TASK DETAILS.
The required output is the lines below from the line containing "What do you see at coordinates (442, 204)" to the line containing "Task: Click on the understanding", inclusive, retyped exactly. No other lines belong in it.

Data entries.
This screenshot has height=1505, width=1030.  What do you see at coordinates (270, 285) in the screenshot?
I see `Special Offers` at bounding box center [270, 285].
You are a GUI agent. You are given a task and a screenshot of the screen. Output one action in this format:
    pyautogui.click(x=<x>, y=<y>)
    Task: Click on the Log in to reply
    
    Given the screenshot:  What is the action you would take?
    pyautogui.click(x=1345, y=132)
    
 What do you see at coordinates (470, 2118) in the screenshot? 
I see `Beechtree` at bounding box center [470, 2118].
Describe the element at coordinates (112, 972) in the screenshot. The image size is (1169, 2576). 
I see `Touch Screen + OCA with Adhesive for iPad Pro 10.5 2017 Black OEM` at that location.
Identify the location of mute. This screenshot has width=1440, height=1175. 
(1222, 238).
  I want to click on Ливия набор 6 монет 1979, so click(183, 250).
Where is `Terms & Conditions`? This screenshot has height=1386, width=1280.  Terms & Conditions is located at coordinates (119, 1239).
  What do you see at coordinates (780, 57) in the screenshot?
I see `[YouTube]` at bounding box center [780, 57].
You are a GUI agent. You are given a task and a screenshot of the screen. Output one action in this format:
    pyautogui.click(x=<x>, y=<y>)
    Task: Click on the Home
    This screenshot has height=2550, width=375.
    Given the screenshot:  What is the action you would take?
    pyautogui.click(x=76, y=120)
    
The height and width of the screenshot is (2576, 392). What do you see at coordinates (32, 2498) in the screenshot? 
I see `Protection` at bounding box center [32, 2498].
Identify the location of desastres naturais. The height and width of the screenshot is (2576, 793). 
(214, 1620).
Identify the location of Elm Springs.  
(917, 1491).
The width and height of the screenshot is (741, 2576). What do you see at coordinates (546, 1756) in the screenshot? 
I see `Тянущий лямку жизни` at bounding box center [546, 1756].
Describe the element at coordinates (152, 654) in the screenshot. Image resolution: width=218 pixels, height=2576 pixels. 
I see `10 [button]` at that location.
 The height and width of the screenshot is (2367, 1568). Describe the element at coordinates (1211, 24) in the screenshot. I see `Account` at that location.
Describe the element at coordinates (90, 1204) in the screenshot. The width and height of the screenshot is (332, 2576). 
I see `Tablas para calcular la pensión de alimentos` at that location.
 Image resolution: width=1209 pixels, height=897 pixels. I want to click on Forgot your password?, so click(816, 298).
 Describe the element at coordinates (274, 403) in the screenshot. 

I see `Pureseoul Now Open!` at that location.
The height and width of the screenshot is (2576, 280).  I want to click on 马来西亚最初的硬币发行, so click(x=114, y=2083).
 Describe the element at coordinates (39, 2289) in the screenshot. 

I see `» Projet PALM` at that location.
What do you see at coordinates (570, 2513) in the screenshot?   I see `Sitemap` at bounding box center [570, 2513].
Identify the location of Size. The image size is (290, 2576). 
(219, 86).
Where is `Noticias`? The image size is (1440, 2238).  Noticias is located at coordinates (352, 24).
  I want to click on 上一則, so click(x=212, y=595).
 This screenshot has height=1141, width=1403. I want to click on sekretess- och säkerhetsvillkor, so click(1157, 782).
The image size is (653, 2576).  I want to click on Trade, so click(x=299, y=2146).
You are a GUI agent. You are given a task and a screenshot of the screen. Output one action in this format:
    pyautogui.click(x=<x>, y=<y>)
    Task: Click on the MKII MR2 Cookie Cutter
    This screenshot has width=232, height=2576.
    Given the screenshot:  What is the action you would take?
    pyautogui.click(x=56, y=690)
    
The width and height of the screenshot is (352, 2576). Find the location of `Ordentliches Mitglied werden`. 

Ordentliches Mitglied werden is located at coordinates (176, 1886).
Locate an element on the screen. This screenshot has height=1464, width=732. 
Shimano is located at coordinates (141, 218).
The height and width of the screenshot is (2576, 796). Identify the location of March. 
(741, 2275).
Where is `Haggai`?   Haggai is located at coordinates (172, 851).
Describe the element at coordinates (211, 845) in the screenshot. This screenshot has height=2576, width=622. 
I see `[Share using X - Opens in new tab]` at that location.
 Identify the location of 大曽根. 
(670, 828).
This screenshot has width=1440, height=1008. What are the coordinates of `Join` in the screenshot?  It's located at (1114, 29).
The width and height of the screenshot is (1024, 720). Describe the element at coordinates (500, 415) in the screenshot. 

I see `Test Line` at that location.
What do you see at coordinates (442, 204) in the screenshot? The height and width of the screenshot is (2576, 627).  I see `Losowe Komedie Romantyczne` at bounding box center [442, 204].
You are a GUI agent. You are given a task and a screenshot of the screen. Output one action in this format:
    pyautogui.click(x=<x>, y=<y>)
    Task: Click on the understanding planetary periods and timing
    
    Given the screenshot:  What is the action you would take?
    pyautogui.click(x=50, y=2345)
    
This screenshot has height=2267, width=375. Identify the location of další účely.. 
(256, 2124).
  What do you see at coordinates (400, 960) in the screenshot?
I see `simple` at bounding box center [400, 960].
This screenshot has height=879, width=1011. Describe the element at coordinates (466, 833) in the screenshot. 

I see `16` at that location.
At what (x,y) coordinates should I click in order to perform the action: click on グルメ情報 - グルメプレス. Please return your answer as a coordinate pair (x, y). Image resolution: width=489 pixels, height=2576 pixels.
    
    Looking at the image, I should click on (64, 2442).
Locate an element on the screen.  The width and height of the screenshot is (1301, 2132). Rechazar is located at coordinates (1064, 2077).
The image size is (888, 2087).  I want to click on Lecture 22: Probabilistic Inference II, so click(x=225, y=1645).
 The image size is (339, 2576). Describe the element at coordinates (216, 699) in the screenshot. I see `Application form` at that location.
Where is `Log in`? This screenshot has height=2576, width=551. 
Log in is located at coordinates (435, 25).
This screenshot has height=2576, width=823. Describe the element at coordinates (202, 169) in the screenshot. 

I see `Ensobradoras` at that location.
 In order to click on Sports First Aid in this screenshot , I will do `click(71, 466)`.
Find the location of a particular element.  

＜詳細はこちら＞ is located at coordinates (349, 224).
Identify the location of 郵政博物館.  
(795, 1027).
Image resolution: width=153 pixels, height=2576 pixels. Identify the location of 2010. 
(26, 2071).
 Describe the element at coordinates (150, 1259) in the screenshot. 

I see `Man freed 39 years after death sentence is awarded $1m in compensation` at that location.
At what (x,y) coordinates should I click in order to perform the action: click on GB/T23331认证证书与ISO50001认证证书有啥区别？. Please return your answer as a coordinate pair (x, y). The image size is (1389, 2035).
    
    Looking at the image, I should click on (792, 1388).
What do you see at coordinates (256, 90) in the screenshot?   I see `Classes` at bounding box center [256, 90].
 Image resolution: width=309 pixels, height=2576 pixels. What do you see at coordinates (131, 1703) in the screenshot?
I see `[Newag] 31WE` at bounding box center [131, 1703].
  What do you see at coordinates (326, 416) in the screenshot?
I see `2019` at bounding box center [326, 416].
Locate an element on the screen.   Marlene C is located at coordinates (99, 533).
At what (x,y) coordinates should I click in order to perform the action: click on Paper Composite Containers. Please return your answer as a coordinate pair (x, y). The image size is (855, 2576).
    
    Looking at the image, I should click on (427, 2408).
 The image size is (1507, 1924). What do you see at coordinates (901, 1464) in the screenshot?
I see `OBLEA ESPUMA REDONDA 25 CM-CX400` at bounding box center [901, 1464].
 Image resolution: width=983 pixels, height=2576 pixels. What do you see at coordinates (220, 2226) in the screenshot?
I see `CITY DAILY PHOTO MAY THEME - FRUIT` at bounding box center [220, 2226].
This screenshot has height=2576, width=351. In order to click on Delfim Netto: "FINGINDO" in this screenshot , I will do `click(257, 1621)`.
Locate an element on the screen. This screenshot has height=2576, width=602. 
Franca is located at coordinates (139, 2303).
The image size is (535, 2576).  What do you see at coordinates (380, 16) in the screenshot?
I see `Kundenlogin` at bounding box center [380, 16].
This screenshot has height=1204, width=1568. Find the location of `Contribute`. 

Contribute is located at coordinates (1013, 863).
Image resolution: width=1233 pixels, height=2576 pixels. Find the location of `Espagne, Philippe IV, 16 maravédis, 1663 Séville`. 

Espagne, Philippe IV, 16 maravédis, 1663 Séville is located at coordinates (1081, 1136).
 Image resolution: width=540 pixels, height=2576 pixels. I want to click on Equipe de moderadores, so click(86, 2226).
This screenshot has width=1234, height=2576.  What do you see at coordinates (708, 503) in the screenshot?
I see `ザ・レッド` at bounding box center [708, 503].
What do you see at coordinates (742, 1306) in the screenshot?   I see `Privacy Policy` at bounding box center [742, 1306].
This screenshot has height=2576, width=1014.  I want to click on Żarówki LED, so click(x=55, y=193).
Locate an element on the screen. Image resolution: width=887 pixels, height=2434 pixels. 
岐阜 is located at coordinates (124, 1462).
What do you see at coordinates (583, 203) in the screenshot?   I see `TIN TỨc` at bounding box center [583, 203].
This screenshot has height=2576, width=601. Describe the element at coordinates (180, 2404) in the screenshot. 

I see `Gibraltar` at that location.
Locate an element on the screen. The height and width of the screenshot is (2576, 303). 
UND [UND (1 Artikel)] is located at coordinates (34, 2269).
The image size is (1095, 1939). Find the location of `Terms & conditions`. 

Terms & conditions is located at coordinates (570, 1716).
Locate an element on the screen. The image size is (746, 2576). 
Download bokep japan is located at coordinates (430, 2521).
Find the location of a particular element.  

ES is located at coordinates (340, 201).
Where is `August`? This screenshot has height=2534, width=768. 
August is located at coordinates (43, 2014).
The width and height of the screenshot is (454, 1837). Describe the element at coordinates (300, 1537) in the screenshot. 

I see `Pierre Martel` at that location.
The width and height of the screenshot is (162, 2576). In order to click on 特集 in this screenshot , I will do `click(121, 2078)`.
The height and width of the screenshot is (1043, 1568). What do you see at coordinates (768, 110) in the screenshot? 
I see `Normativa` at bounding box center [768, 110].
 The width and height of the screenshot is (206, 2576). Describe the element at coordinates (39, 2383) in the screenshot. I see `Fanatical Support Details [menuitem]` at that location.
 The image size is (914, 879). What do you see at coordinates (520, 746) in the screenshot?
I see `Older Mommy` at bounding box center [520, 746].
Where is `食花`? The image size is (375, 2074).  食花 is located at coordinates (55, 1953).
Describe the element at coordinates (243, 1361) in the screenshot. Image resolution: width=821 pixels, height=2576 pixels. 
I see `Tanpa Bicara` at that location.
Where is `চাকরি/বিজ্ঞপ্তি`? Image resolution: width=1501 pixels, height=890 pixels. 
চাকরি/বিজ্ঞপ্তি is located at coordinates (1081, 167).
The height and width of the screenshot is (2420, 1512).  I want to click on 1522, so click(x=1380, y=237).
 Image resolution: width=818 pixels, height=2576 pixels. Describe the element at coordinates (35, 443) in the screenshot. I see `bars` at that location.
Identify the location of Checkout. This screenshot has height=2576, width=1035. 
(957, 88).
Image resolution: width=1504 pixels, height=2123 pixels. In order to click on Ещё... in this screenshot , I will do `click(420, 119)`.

ANSWER BOX.
What do you see at coordinates (442, 204) in the screenshot? The height and width of the screenshot is (2576, 627).  I see `Losowe Komedie Romantyczne` at bounding box center [442, 204].
You are a GUI agent. You are given a task and a screenshot of the screen. Output one action in this format:
    pyautogui.click(x=<x>, y=<y>)
    Task: Click on the understanding planetary periods and timing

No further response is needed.